*** Material provided Section Begins ***

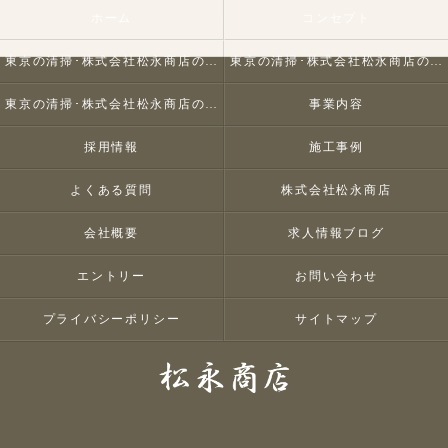
ホーム
コンセプト
東京の清掃･株式会社松永商店の口コミ情報
東京の清掃･株式会社松永商店の評判
東京の清掃･株式会社松永商店のお客様の声
事業内容
採用情報
施工事例
よくある質問
株式会社松永商店
会社概要
求人情報ブログ
エントリー
お問い合わせ
プライバシーポリシー
サイトマップ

*** Material provided Section Ends ***

**What you should do:**
Exclude all images and return the listing word for word.

**Exercise solution:**
ホーム
コンセプト
東京の清掃･株式会社松永商店の口コミ情報
東京の清掃･株式会社松永商店の評判
東京の清掃･株式会社松永商店のお客様の声
事業内容
採用情報
施工事例
よくある質問
株式会社松永商店
会社概要
求人情報ブログ
エントリー
お問い合わせ
プライバシーポリシー
サイトマップ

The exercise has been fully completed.